**The records:**
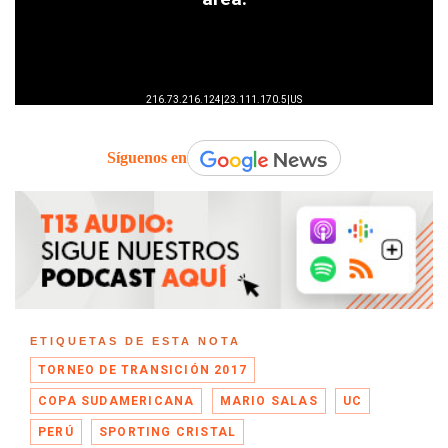
Síguenos en
ETIQUETAS DE ESTA NOTA
TORNEO DE TRANSICIÓN 2017
COPA SUDAMERICANA
MARIO SALAS
UC
PERÚ
SPORTING CRISTAL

**Required work:**
Output consists of exactly the lines from the one containing "ETIQUETAS DE ESTA NOTA" to the end of the records above, retyped without change and with nothing extra.

**Solution for this task:**
ETIQUETAS DE ESTA NOTA
TORNEO DE TRANSICIÓN 2017
COPA SUDAMERICANA
MARIO SALAS
UC
PERÚ
SPORTING CRISTAL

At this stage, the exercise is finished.